--- RECORDS TO PROCESS Enclosed Below ---
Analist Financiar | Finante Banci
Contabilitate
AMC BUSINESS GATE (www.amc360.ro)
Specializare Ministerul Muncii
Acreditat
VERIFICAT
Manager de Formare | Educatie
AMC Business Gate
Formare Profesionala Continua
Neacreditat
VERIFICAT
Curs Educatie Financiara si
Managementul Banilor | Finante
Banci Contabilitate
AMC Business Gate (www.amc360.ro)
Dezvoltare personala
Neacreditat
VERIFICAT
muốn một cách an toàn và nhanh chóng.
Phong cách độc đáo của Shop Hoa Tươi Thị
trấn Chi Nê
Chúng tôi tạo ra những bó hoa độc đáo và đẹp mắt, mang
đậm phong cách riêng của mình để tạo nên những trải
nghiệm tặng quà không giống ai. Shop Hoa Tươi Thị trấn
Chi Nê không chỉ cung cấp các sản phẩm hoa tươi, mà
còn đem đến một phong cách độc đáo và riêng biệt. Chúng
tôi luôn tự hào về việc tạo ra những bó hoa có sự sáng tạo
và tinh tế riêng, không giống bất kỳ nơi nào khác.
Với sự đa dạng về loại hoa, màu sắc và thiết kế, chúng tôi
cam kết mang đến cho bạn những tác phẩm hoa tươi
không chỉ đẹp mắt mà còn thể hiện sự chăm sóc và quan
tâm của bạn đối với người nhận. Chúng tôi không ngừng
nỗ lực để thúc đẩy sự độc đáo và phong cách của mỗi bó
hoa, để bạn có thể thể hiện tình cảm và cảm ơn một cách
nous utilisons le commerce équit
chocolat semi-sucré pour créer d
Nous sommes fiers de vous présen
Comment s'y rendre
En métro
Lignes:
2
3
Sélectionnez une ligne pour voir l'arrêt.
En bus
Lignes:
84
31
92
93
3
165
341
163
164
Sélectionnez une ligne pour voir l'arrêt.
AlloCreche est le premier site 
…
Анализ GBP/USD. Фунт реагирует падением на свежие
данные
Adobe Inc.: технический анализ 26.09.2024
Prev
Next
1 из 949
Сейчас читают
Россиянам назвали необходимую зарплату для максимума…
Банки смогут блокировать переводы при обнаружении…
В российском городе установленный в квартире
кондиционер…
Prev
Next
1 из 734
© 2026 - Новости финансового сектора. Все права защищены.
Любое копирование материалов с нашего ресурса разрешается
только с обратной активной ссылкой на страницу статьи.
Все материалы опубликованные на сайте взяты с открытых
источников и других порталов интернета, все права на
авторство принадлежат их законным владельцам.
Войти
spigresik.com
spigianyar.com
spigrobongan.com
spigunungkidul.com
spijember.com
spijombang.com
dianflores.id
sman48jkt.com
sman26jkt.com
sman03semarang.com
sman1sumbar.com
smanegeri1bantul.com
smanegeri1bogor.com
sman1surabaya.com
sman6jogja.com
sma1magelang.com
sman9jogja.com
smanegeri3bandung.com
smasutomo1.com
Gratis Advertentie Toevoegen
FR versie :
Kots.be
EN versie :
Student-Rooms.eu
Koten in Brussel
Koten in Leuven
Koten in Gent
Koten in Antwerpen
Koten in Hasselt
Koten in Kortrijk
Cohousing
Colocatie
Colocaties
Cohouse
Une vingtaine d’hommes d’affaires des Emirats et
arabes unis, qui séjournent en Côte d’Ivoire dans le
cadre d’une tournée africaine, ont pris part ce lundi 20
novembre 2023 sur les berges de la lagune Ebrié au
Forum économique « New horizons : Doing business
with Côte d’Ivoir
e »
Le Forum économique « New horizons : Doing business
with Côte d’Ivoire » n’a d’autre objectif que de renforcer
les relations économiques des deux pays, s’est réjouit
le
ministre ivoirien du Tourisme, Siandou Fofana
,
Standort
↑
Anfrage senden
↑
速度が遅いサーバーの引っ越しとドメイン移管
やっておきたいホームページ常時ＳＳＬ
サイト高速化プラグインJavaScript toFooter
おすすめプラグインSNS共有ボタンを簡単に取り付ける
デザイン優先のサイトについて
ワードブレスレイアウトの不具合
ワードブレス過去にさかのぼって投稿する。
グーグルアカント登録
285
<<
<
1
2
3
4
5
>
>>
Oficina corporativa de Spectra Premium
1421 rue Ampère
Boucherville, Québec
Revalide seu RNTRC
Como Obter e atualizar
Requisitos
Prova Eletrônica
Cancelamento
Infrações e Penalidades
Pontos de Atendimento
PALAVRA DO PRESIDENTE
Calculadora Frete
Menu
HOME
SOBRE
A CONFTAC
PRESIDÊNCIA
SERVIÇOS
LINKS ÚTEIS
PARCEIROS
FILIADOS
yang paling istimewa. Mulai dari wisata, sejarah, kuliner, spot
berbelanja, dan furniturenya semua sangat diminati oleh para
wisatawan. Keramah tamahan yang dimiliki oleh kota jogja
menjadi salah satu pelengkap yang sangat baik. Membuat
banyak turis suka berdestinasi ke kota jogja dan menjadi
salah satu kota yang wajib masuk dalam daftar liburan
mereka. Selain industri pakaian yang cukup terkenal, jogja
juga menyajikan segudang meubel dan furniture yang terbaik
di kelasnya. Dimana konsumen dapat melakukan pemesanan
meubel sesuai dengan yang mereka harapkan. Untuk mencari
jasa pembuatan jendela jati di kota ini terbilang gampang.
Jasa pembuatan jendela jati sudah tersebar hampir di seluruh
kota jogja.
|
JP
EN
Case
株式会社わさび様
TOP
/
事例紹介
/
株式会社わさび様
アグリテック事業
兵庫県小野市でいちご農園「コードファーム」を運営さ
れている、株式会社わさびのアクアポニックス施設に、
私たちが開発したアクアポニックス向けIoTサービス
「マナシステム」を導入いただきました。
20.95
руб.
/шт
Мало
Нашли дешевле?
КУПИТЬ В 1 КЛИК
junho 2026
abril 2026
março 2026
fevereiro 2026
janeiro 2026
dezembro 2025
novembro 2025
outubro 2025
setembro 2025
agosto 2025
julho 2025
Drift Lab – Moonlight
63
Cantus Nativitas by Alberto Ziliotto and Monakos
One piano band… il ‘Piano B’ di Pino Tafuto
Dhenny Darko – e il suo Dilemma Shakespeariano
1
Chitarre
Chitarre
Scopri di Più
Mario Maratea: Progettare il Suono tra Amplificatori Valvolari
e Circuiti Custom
--- End of Enclosed RECORDS TO PROCESS ---
WHAT YOU ARE ASKED TO DO - Go line by line through the entries above and tally those that hold the word "Shop"; give the tally alone.

SOLVED PROBLEM - 2